This study examines three agriculture management practices with the aim of improving the environmental performance of corn-derived products such as bioethanol. Corn production is energy intensive and contributes to water quality degradation and global warming, thus affecting the environmental impact of corn-derived ethanol. Life Cycle Assessment (LCA) is used to quantify and compare the environmental impacts of three management strategies: tillage, fertilizer choices and the use of buffer strips to sequester nutrients. Detailed energy, carbon, nitrogen and phosphorus inventories are compiled to represent corn production scenarios within the US Corn Belt. The LCA was developed using GREET 1.8 (Greenhouse Gases, Regulated Emissions, and Energy use in Transportation) and emission factors with statistical analyses to estimate energy consumption, associated air emissions, and aqueous nutrient runoff potentials. Results show that using manure fertilizers as opposed to synthetic fertilizers requires less energy, however the use of manure generates more CH4, N2O, CO2 and results in more variable concentrations of nitrogen and phosphorus leaching from farmlands. No tillage emits less greenhouse gas emissions, sequesters more soil organic carbon and slightly reduces nutrient runoff compared with conventional tillage practices. Building buffer strips of certain widths is an efficient way to reduce N and P discharge to surrounding waters with minimal effect on the energy or global warming profile.

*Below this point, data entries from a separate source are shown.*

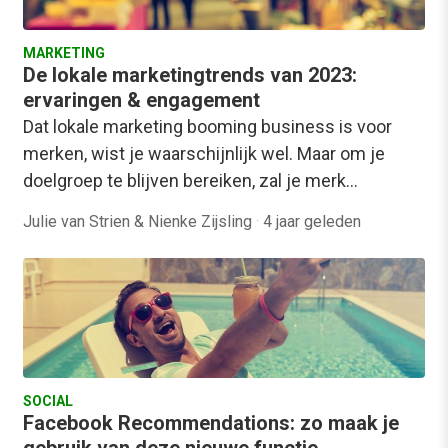
MARKETING
De lokale marketingtrends van 2023:
ervaringen & engagement
Dat lokale marketing booming business is voor
merken, wist je waarschijnlijk wel. Maar om je
doelgroep te blijven bereiken, zal je merk…
Julie van Strien & Nienke Zijsling
·
4 jaar geleden
SOCIAL
Facebook Recommendations: zo maak je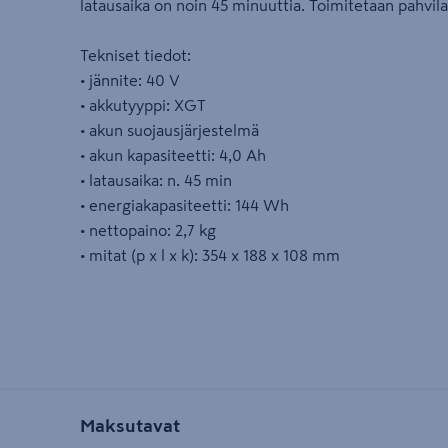
latausaika on noin 45 minuuttia. Toimitetaan pahvila
Tekniset tiedot:
• jännite: 40 V
• akkutyyppi: XGT
• akun suojausjärjestelmä
• akun kapasiteetti: 4,0 Ah
• latausaika: n. 45 min
• energiakapasiteetti: 144 Wh
• nettopaino: 2,7 kg
• mitat (p x l x k): 354 x 188 x 108 mm
Maksutavat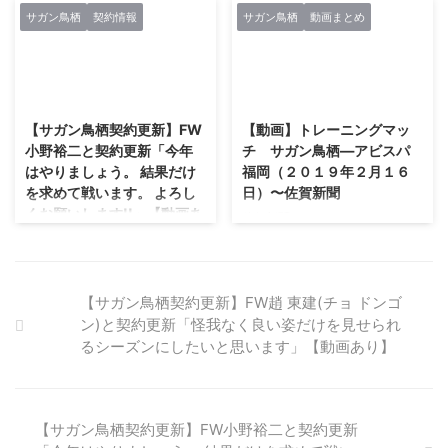
ン鳥栖オフィシャルバー「THE
ツサガン鳥栖は24日、MF石川啓
ていたらと考えると恐ろしい一戦
サガン鳥栖
契約情報
サガン鳥栖
動画まとめ
SAGAN」にて収録されたサガン
人（20）が膝の前十字靱帯（じ
でした。 ニュースの紹介 引用
鳥栖2018シーズン報告会の動画
んたい）断裂のため21日に手術を
元：
です。 クラブ初の試みのライブ
受け、全治約8カ月と診断された
https://www.soccerdigestweb.c
2021/2/27
2021/2/27
配信による報告会ですが、ぜひ今
と発表した。11月27日の練習中
om/news/de ...
後も継続していただきたいです。
に負…...
【サガン鳥栖契約更新】FW
【動画】トレーニングマッ
https://youtu.be/oWAohKsTm3s
小野裕二と契約更新「今年
チ サガン鳥栖―アビスパ
サガン鳥栖2018シーズン報告会
はやりましょう。 結果だけ
福岡（２０１９年２月１６
動画の見どころ 戸田和幸さんか
を求めて戦います。 よろし
日）〜佐賀新聞
ら明輝監督への電話 オマリチャ
くお願いします!!」【動画あ
ントを歌うオマリ トーレスが通
佐賀新聞による、トレーニングマ
り】
訳！？ などなど、選手の笑顔満
ッチハイライト、カレーラス監督
載の楽しい報告会です。
のインタビュー動画です。
サガン鳥栖の闘将 小野裕二。
気迫溢れすぎるプレー中の態度は
サポーターの中でも賛否両論あり
【サガン鳥栖契約更新】FW趙 東建(チョ ドンゴ
ますが、闘志を全面に押し出その
ン)と契約更新「怪我なく良い姿だけを見せられ
スタイル。 私は好きです。 ベン
るシーズンにしたいと思います」【動画あり】
チでイエローとか小野選手くらい
でしょう笑。 今期チーム内得点
王！ 来期もよろしくお願いしま
す。 引用：サガン鳥栖公式 小野
【サガン鳥栖契約更新】FW小野裕二と契約更新
裕二(おの ゆうじ)選手 ポジショ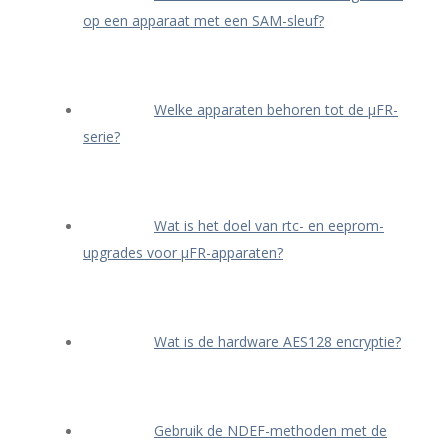
op een apparaat met een SAM-sleuf?
Welke apparaten behoren tot de μFR-
serie?
Wat is het doel van rtc- en eeprom-
upgrades voor μFR-apparaten?
Wat is de hardware AES128 encryptie?
Gebruik de NDEF-methoden met de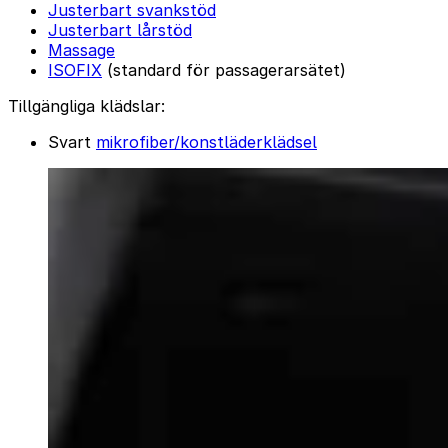
Justerbart svankstöd
Justerbart lårstöd
Massage
ISOFIX
(standard för passagerarsätet)
Tillgängliga klädslar:
Svart
mikrofiber/konstläderklädsel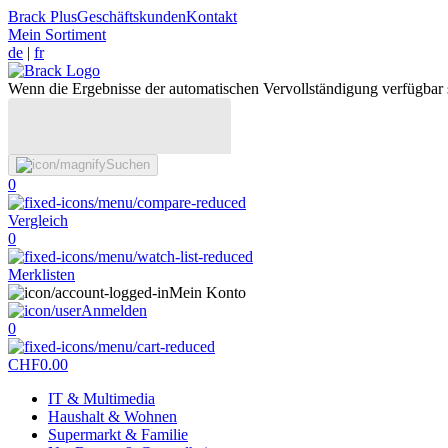
Brack Plus
Geschäftskunden
Kontakt
Mein Sortiment
de
|
fr
Wenn die Ergebnisse der automatischen Vervollständigung verfügbar 
Suchen
0
Vergleich
0
Merklisten
Mein Konto
Anmelden
0
CHF
0.00
IT & Multimedia
Haushalt & Wohnen
Supermarkt & Familie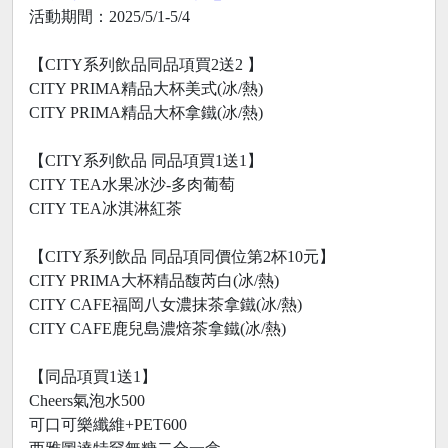
活動期間：2025/5/1-5/4
【CITY系列飲品同品項買2送2 】
CITY PRIMA精品大杯美式(冰/熱)
CITY PRIMA精品大杯拿鐵(冰/熱)
【CITY系列飲品 同品項買1送1】
CITY TEA水果冰沙-多肉葡萄
CITY TEA冰淇淋紅茶
【CITY系列飲品 同品項同價位第2杯10元】
CITY PRIMA大杯精品馥芮白(冰/熱)
CITY CAFE福岡八女濃抹茶拿鐵(冰/熱)
CITY CAFE鹿兒島濃焙茶拿鐵(冰/熱)
【同品項買1送1】
Cheers氣泡水500
可口可樂纖維+PET600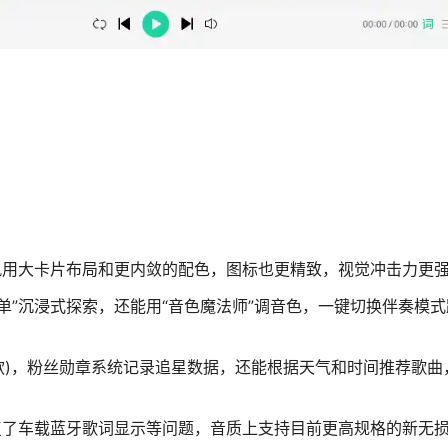
简风用大卡片布局和更内敛的配色，图标也更精致，视觉冲击力更
歌单”沉浸式探索，还能用“音色魔法师”调音色，一键切换伴奏模
动款)，粉丝勋章系统记录追星数据，还能根据天气和时间推荐歌曲
修复了车载蓝牙歌词显示等问题，音质上支持目前更高规格的新无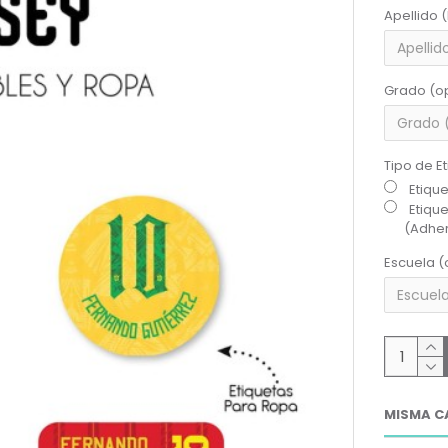
Apellido 
Grado (o
Tipo de E
Etiqu
Etiqu
(Adher
Escuela (
MISMA C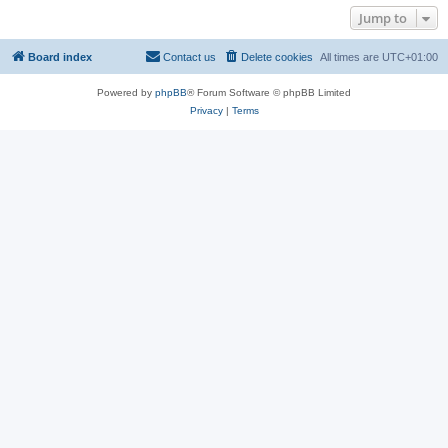
Jump to
Board index
Contact us
Delete cookies
All times are
UTC+01:00
Powered by
phpBB
® Forum Software © phpBB Limited
Privacy
|
Terms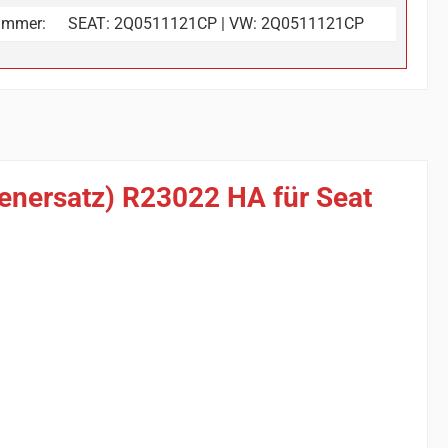
ummer:
SEAT: 2Q0511121CP | VW: 2Q0511121CP
ienersatz) R23022 HA für Seat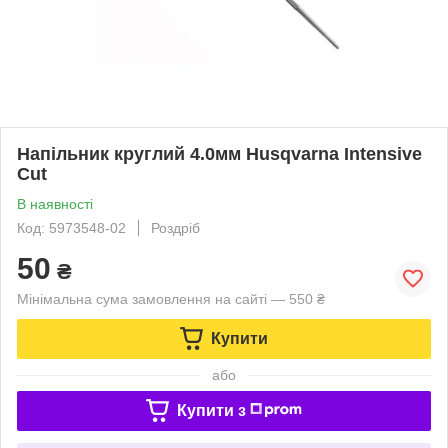
Напільник круглий 4.0мм Husqvarna Intensive
Cut
В наявності
Код: 5973548-02
Роздріб
50
₴
Мінімальна сума замовлення на сайті — 550 ₴
Купити
або
Купити з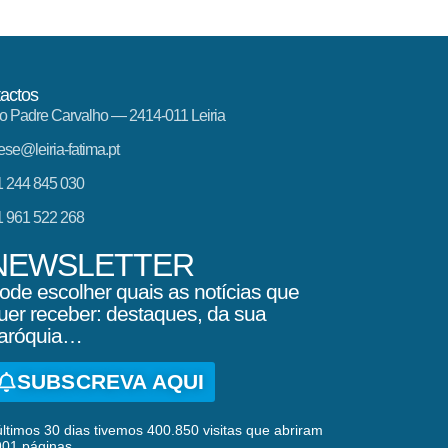
actos
o Padre Carvalho — 2414-011 Leiria
ese@leiria-fatima.pt
 244 845 030
 961 522 268
NEWSLETTER
ode escolher quais as notícias que
uer receber: destaques, da sua
aróquia…
SUBSCREVA AQUI
ltimos 30 dias tivemos 400.850 visitas que abriram
901 páginas.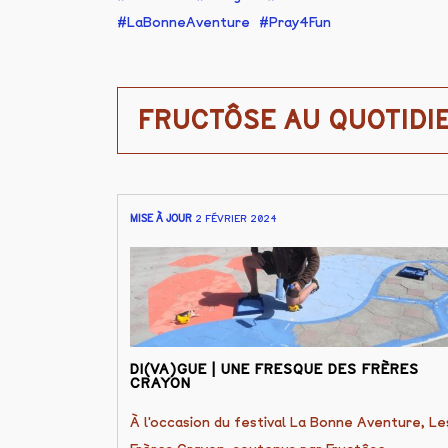
LaBonneAventure
Pray4Fun
FRUCTÔSE AU QUOTIDI
MISE À JOUR
2 FÉVRIER 2024
DI(VA)GUE | UNE FRESQUE DES FRÈRES
CRAYON
À l'occasion du festival La Bonne Aventure, Le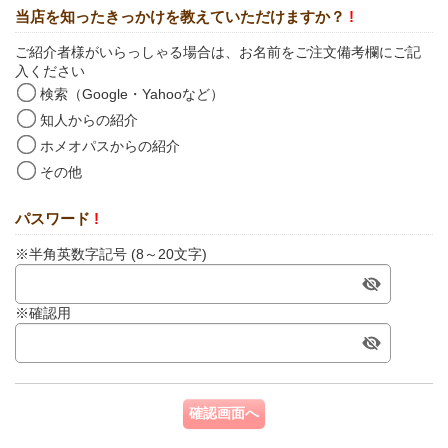
当店を知ったきっかけを教えていただけますか？
!
ご紹介者様がいらっしゃる場合は、お名前をご注文備考欄にご記
入ください
検索（Google・Yahooなど）
知人からの紹介
ホメオパスからの紹介
その他
パスワード
!
※半角英数字記号 (8～20文字)
※確認用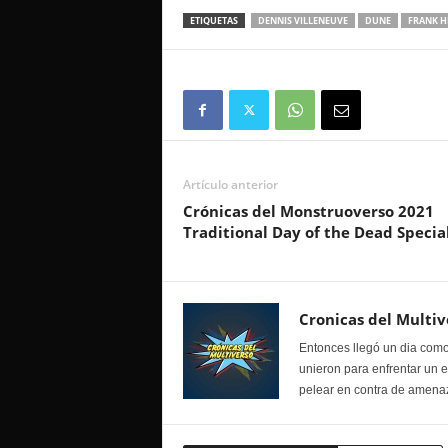
ETIQUETAS
DENNIS VILLENEUVE
DUNE
FRANK H
Artículo anterior
Crónicas del Monstruoverso 2021
Traditional Day of the Dead Specia
Cronicas del Multiv
Entonces llegó un dia como
unieron para enfrentar un 
pelear en contra de amenaz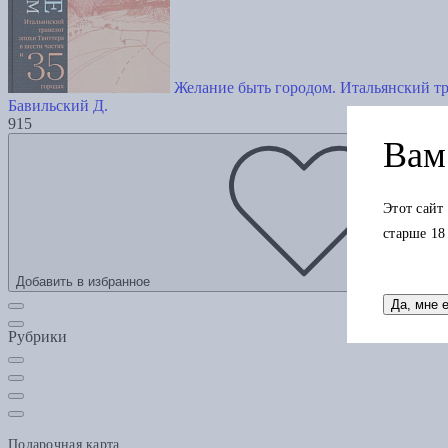
Желание быть городом. Итальянский тр
Бавильский Д.
915
Вам 
Этот сайт
старше 18
Добавить в избранное
Да, мне 
Рубрики
Подарочная карта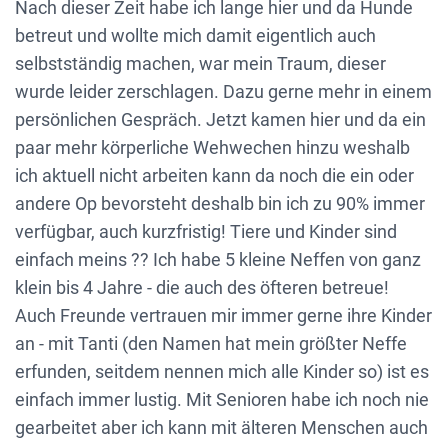
Nach dieser Zeit habe ich lange hier und da Hunde
betreut und wollte mich damit eigentlich auch
selbstständig machen, war mein Traum, dieser
wurde leider zerschlagen. Dazu gerne mehr in einem
persönlichen Gespräch. Jetzt kamen hier und da ein
paar mehr körperliche Wehwechen hinzu weshalb
ich aktuell nicht arbeiten kann da noch die ein oder
andere Op bevorsteht deshalb bin ich zu 90% immer
verfügbar, auch kurzfristig! Tiere und Kinder sind
einfach meins ?? Ich habe 5 kleine Neffen von ganz
klein bis 4 Jahre - die auch des öfteren betreue!
Auch Freunde vertrauen mir immer gerne ihre Kinder
an - mit Tanti (den Namen hat mein größter Neffe
erfunden, seitdem nennen mich alle Kinder so) ist es
einfach immer lustig. Mit Senioren habe ich noch nie
gearbeitet aber ich kann mit älteren Menschen auch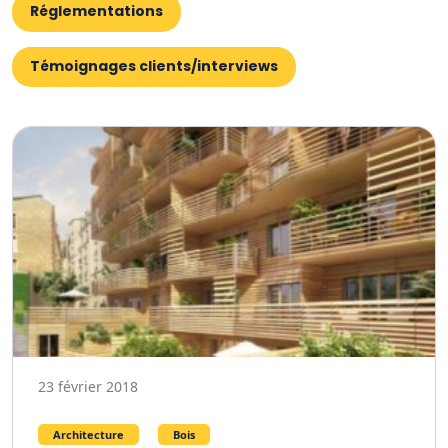
Réglementations
Témoignages clients/interviews
23 février 2018
Architecture
Bois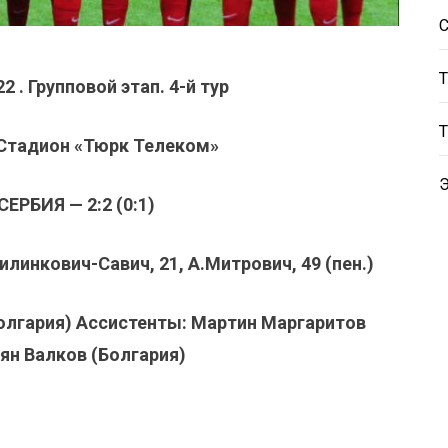
2 . Групповой этап. 4-й тур
 Стадион «Тюрк Телеком»
ЕРБИЯ — 2:2 (0:1)
илинкович-Савич, 21, А.Митрович, 49 (пен.)
Болгария) Ассистенты: Мартин Маргаритов
иян Валков (Болгария)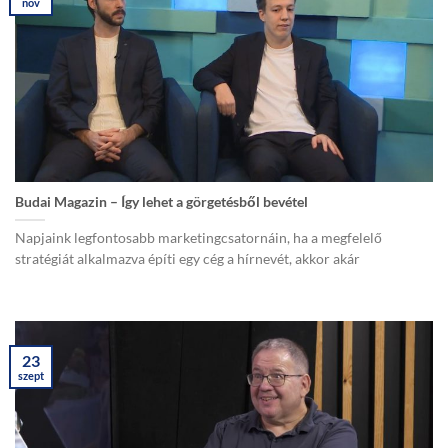
nov
Budai Magazin – Így lehet a görgetésből bevétel
Napjaink legfontosabb marketingcsatornáin, ha a megfelelő
stratégiát alkalmazva építi egy cég a hírnevét, akkor akár
23
szept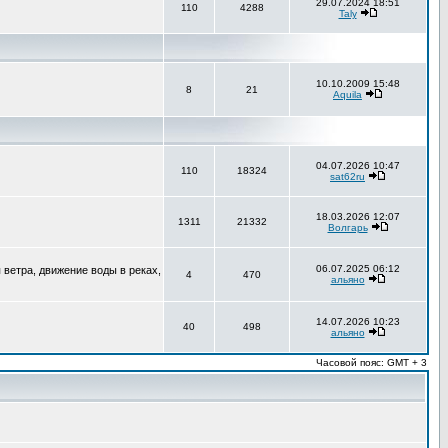
29.07.2024 18:51
110
4288
Taly
10.10.2009 15:48
8
21
Aquila
04.07.2026 10:47
110
18324
sat62ru
18.03.2026 12:07
1311
21332
Волгарь
06.07.2025 06:12
ветра, движение воды в реках,
4
470
альяно
14.07.2026 10:23
40
498
альяно
Часовой пояс: GMT + 3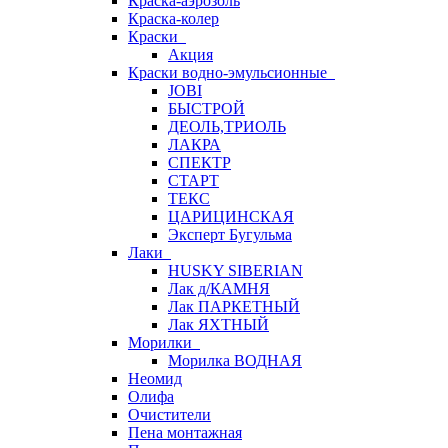
Краска-аэрозоль
Краска-колер
Краски
Акция
Краски водно-эмульсионные
JOBI
БЫСТРОЙ
ДЕОЛЬ,ТРИОЛЬ
ЛАКРА
СПЕКТР
СТАРТ
ТЕКС
ЦАРИЦИНСКАЯ
Эксперт Бугульма
Лаки
HUSKY SIBERIAN
Лак д/КАМНЯ
Лак ПАРКЕТНЫЙ
Лак ЯХТНЫЙ
Морилки
Морилка ВОДНАЯ
Неомид
Олифа
Очистители
Пена монтажная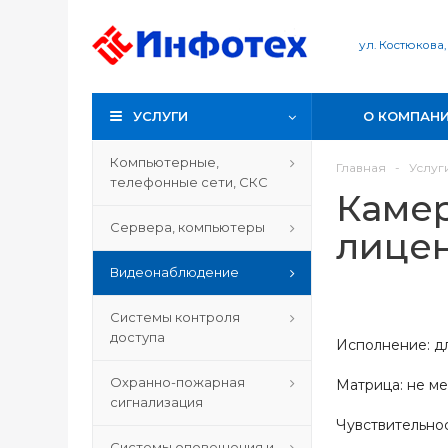
ул. Костюкова,
УСЛУГИ
О КОМПАН
Компьютерные,
Главная
-
Услуг
телефонные сети, СКС
Камер
Сервера, компьютеры
лицен
Видеонаблюдение
Системы контроля
доступа
Исполнение: д
Охранно-пожарная
Матрица: не ме
сигнализация
Чувствительнос
Системы оповещения и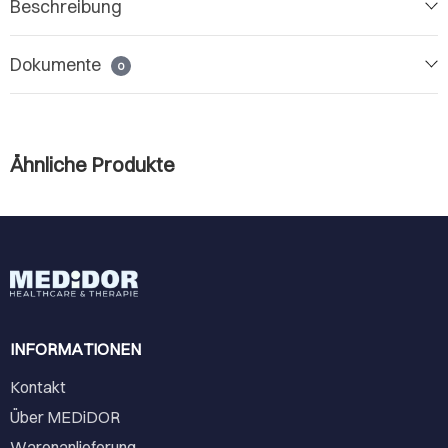
Beschreibung
Dokumente
0
Ähnliche Produkte
INFORMATIONEN
Kontakt
Über MEDiDOR
Warenanlieferung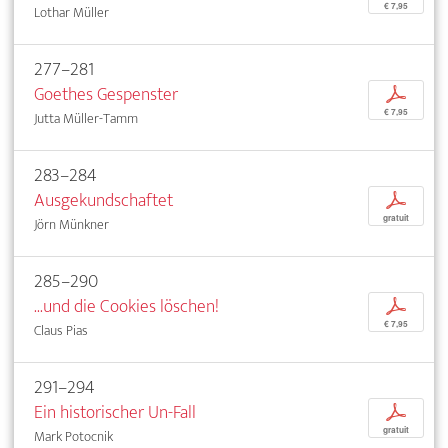
€ 7,95
Lothar Müller
277–281
Goethes Gespenster
p
€ 7,95
Jutta Müller-Tamm
283–284
Ausgekundschaftet
p
gratuit
Jörn Münkner
285–290
...und die Cookies löschen!
p
€ 7,95
Claus Pias
291–294
Ein historischer Un-Fall
p
gratuit
Mark Potocnik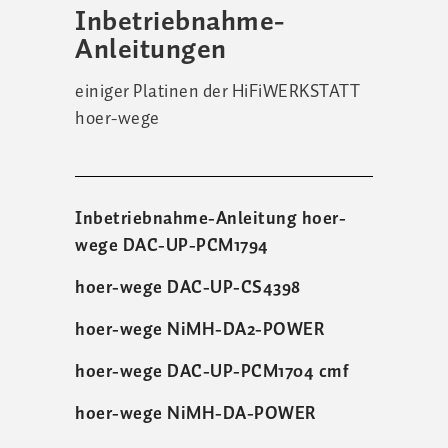
Inbetriebnahme-
Anleitungen
einiger Platinen der HiFiWERKSTATT
hoer-wege
Inbetriebnahme-Anleitung hoer-
wege DAC-UP-PCM1794
hoer-wege DAC-UP-CS4398
hoer-wege NiMH-DA2-POWER
hoer-wege DAC-UP-PCM1704 cmf
hoer-wege NiMH-DA-POWER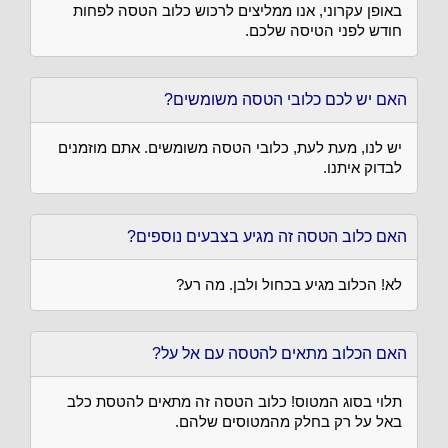
באופן עקרוני, אנו ממליצים לרכוש כלוב הטסה לפחות
חודש לפני הטיסה שלכם.
האם יש לכם כלובי הטסה משומשים?
יש לנו, מעת לעת, כלובי הטסה משומשים. אתם מוזמנים
לבדוק איתנו.
האם כלוב הטסה זה מגיע בצבעים נוספים?
לא! הכלוב מגיע בכחול ולבן. מה רע?
האם הכלוב מתאים להטסה עם אל על?
תלוי בסוג המטוס! כלוב הטסה זה מתאים להטסת כלב
באל על רק בחלק מהמטוסים שלהם.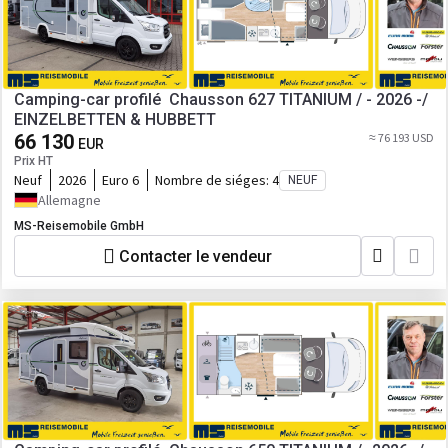
Camping-car profilé Chausson 627 TITANIUM / - 2026 -/
EINZELBETTEN & HUBBETT
66 130
≈ 76 193 USD
EUR
Prix HT
Neuf
2026
Euro 6
Nombre de siéges:
4
NEUF
Allemagne
MS-Reisemobile GmbH
Contacter le vendeur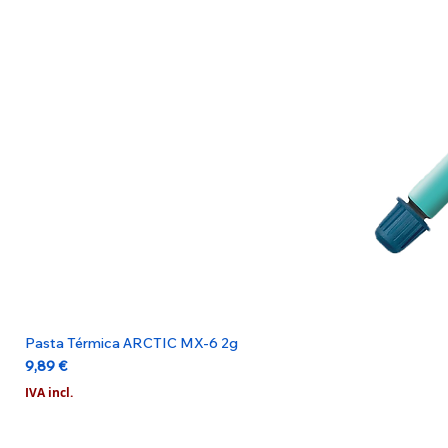
Pasta Térmica ARCTIC MX-6 2g
Preço
9,89 €
IVA incl.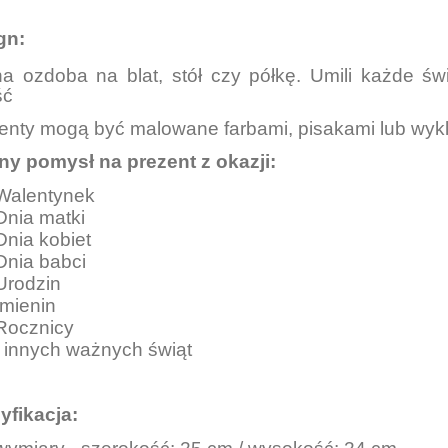
gn:
na ozdoba na blat, stół czy półkę. Umili każde św
ść
enty mogą być malowane farbami, pisakami lub wy
ny pomysł na prezent z okazji:
Walentynek
Dnia matki
Dnia kobiet
Dnia babci
Urodzin
Imienin
Rocznicy
I innych ważnych świąt
yfikacja:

Based on the results of the LCA studies, replacing conventional tillage with no till, and installing buffer strips can improve environmental performances of corn derived ethanol.

Suggested Citation

  • Xue, Xiaobo & Pang, YuLei & Landis, Amy E., 2014. "Evaluating agricultural management practices to improve the environmental footprint of corn-derived ethanol," Renewable Energy, Elsevier, vol. 66(C), pages 454-460.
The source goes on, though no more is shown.